An Olympic-Size Marriage

Playing spouse to an Olympic athlete isn't an easy job, but it does have its perks. Among them? Job security.

Ronda Kaysen: Mr. Lindsey Vonn is also Ms. Vonn's coach, and her spokesperson, and her number-one cheerleader. "There are things I can say to her that other coaches can't, so I think we have an advantage," Thomas Vonn told the "Today" show. "I'm not going to get fired. I'll get yelled at."
Marrying an Olympic athlete means marrying Olympic-size dreams. The husbands and wives of elite athletes make enormous financial and emotional sacrifices. They often put their own dreams aside for their spouses, spend months apart, live in super-sized shadows, survive on frugal incomes and spend their life savings on another person's dream.
Thomas Vonn, who was an Olympic skier in his own right, knew what he was signing up for when he married Lindsey at a ski resort in 2007. As her husband, he's also her coach, chief spokesperson and main confidante. Before Lindsey skied to her first Olympic medal, she had Thomas on tap in case she needed him for a last-minute pep talk. It was Thomas who pumped her up to ski her best and win a gold medal despite a painful shin injury.
Thomas has played a major role in his wife's phenomenal speed. He encouraged Lindsey to switch to men's skis -- which are faster, but require more strength. "It definitely has to do with Thomas ... why I'm faster now as Vonn," said Lindsey (whose maiden name was Kildow).
"She's definitely done a lot better with the Vonn name," agreed Thomas, who finished in ninth place at the Salt Lake City Olympic Games.
It's no easy feat for a man to let his wife be the star in the family, says Joan Steidinger, a sports psychologist and author of the upcoming book, "Blood, Sweat and Cheers: The New Female Athlete." "It takes a solid emotional guy to have a wife who shines like these Olympians do," she tells momlogic.
The $2.5 million in sponsorships that Lindsey raked in last year certainly must've helped ease the pain. But for the couples whose athletic success doesn't necessarily spell financial windfall (and that's most of them), the path to Olympic glory is a much bumpier one.
During skeleton racer Jeff Pain's fifteen-year Olympic career, he and his wife, Aly, lived below the poverty line, pawned their possessions and spent six months of every year apart. Aly raised their two young sons on her own in Calgary while Jeff spent six months a year training and competing in Europe. "It was extremely challenging," she says now. "It didn't improve the love quotient, to put it that way." The couple has published a book about the trials and tribulations of weathering an Olympic marriage, "The Business of Marriage and Medals" (available next month).
For Aly, Jeff's Olympic dream meant grueling work. "The last fifteen years, he has been pursuing his life's passion," she says. "I have been pursuing a purpose, not my passion. My purpose has been to love and support him.

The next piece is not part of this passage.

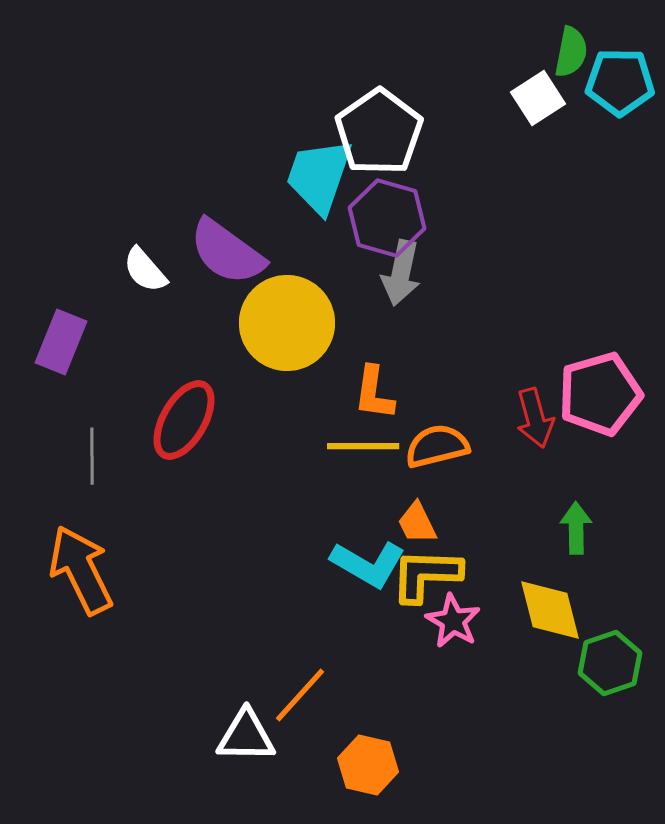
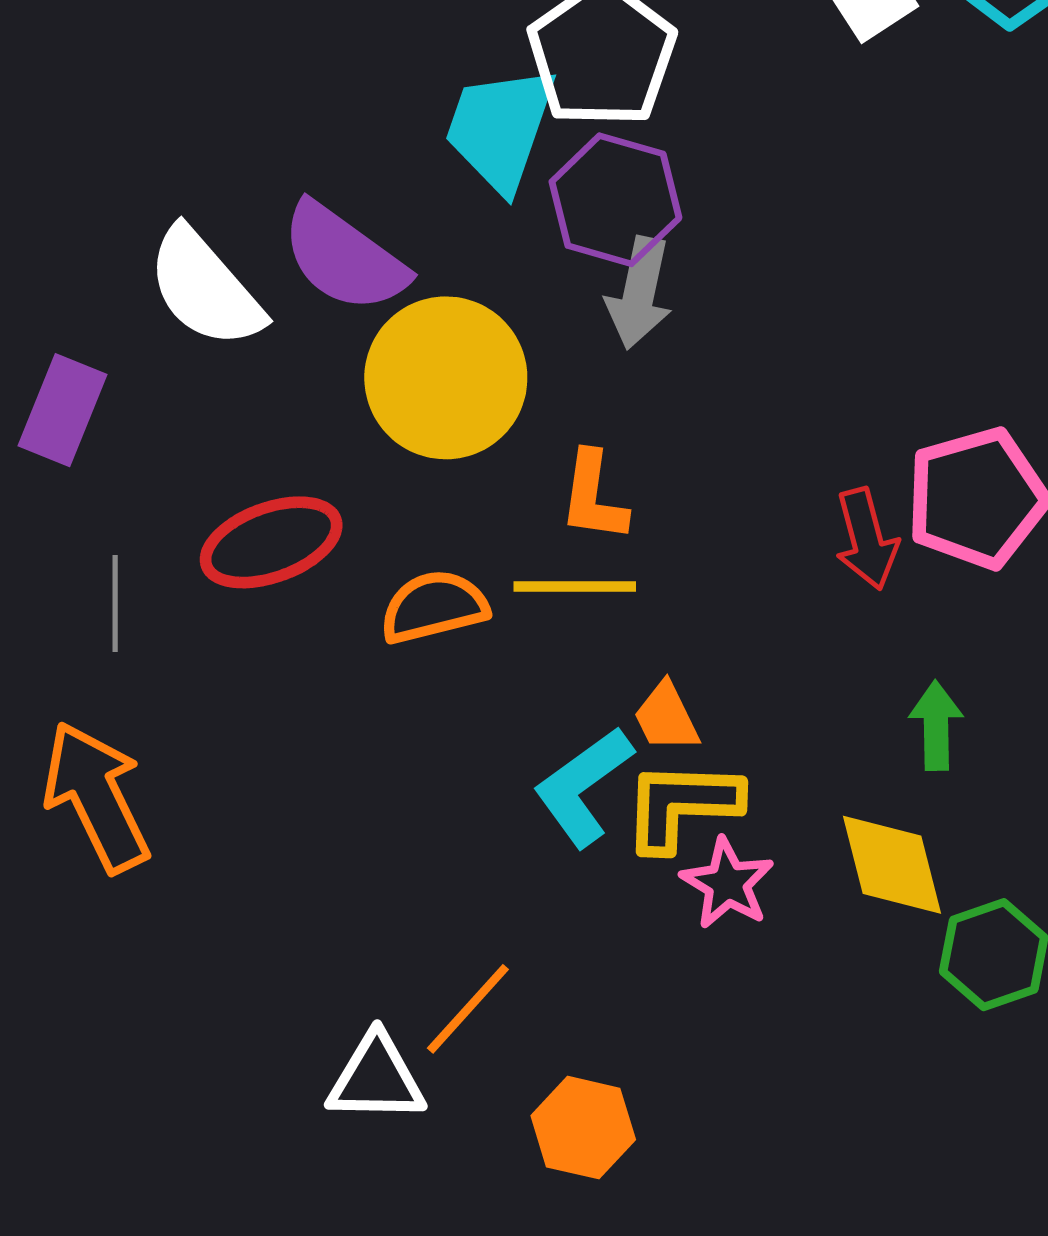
white semicircle: (145, 270) -> (205, 288), size x1.6
red ellipse: (184, 420) -> (271, 542), turned 40
orange semicircle: (437, 446) -> (434, 607), moved
cyan L-shape: (368, 564) -> (583, 787), turned 114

But it is not my passion."
Jeff had only just discovered skeleton racing when the couple married, so Aly had been unaware of what she'd just signed up for. "I really played the ostrich with my head in the sand," she says.

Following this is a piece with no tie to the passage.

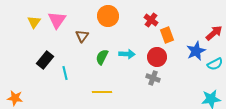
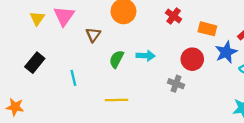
orange rectangle: (167, 35) -> (207, 29), moved, turned -56
red circle: (157, 57) -> (192, 59), moved
black rectangle: (45, 60) -> (35, 63), moved

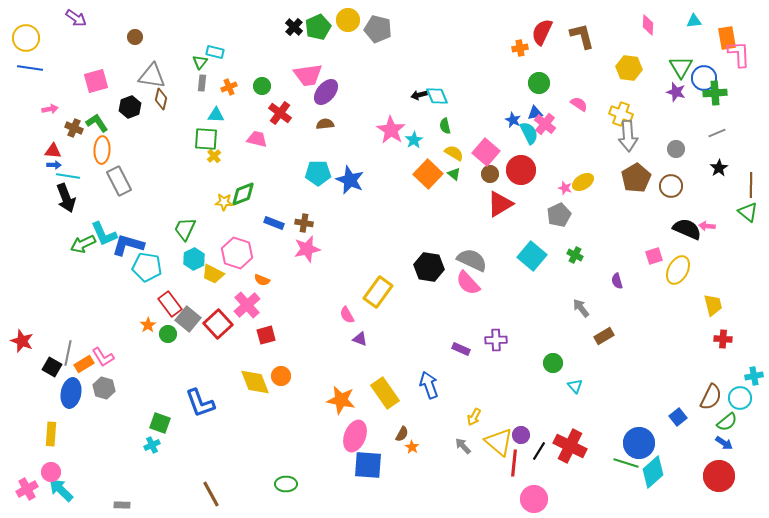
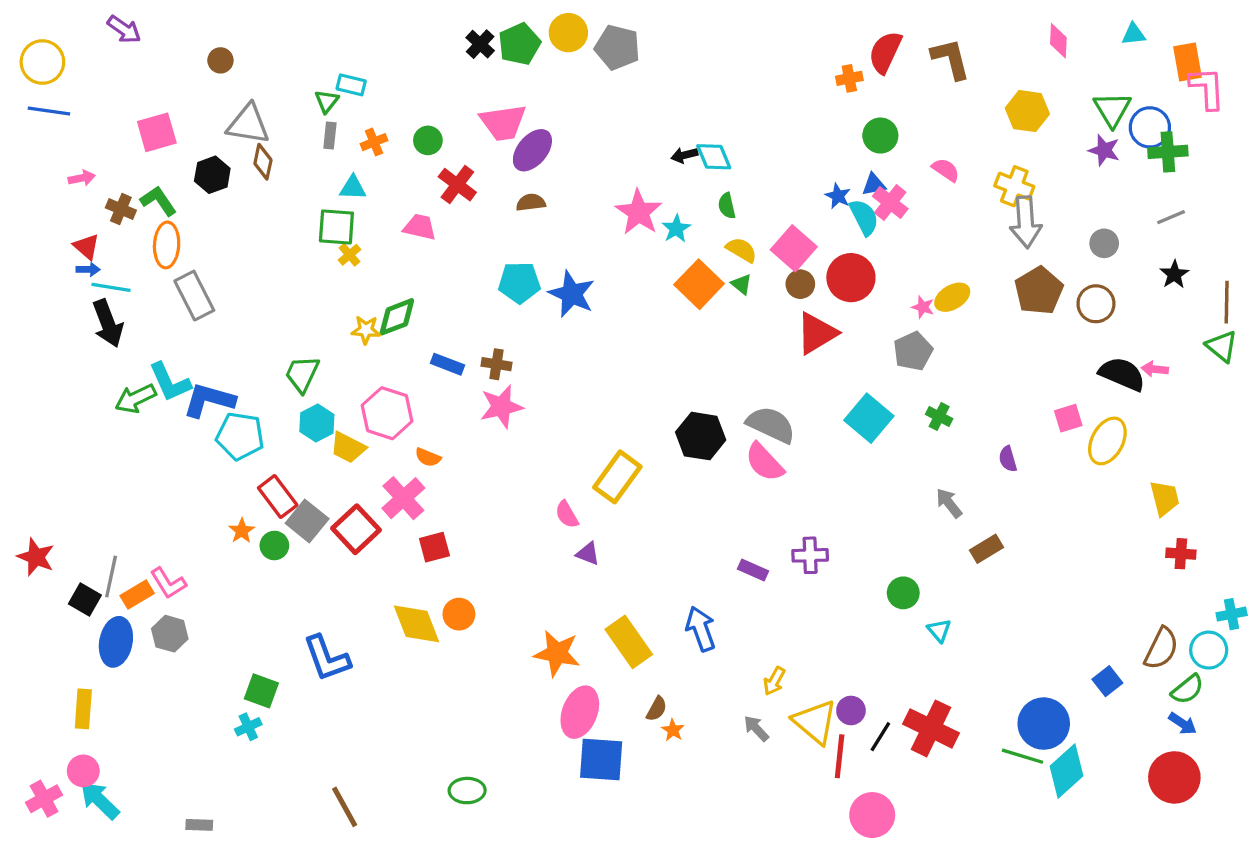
red triangle: (53, 151) -> (87, 247), turned 36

Jeff won a silver medal in the Torino games and finished ninth in Vancouver. When he comes home next week, he'll retire from the sport. "He's ready to be home and be with his boys and have family be more of a presence in his life," Aly says.
One option is to marry your Olympic teammate -- as did Olympic figure skaters Zhao Hongbo and Shen Xue of China. They've had a fairy-tale Olympic romance. Forced to keep their love secret for years -- the Chinese government forbade fraternization -- they've been skating together since 1992.
Despite the strict rules, Xue didn't want to train for an Olympic medal without another piece of gold -- namely, a band on her finger. "I [said to Hongbo that] we had to get married first, and then he [could] persuade me to come back for the Olympics," she told reporters.
In 2007, Hongbo pledged his devotion in the most public of settings: on the ice at the World Championships. After the pair clinched the gold, Hongbo got down on one knee and proposed in front of millions of onlookers. At first, Xue didn't realize what he was doing, and kneeled down with him. When she eventually figured it out -- and squeaked out a "yes" -- the crowd erupted in applause. The couple married three months later.
After they won a gold in Vancouver last week, Xue said, laughing, "I think it is hard to continue skating. Maybe it is time to have a baby."